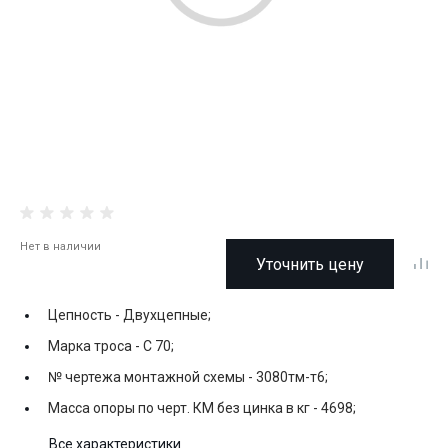
Нет в наличии
Уточнить цену
Цепность -
Двухцепные;
Марка троса -
С 70;
№ чертежа монтажной схемы -
3080тм-т6;
Масса опоры по черт. КМ без цинка в кг -
4698;
Все характеристики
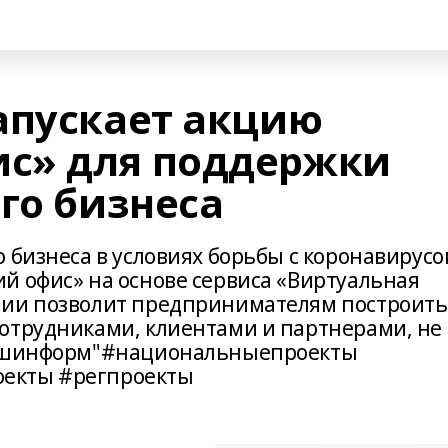
апускает акцию
с» для поддержки
го бизнеса
 бизнеса в условиях борьбы с коронавирус
й офис» на основе сервиса «Виртуальная
нии позволит предпринимателям построить
отрудниками, клиентами и партнерами, не
"Башинформ"#национальныепроекты
екты #регпроекты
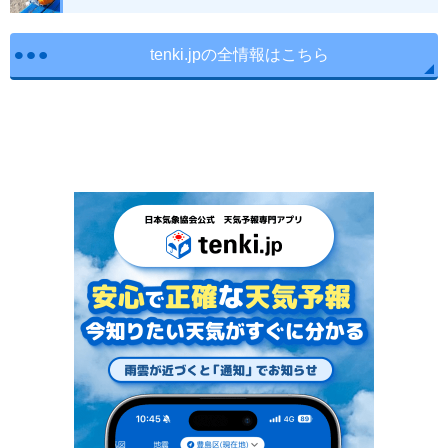
tenki.jpの全情報はこちら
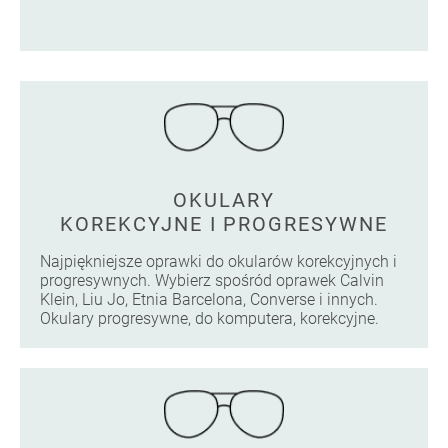
OKULARY
KOREKCYJNE I PROGRESYWNE
Najpiękniejsze oprawki do okularów korekcyjnych i
progresywnych. Wybierz spośród oprawek Calvin
Klein, Liu Jo, Etnia Barcelona, Converse i innych.
Okulary progresywne, do komputera, korekcyjne.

● ● ● ● ● ● ●

_What the task requires_.
Please copy out every line in the listing that has the string "бизнеса".

_Worked solution_.
го бизнеса
 бизнеса в условиях борьбы с коронавирус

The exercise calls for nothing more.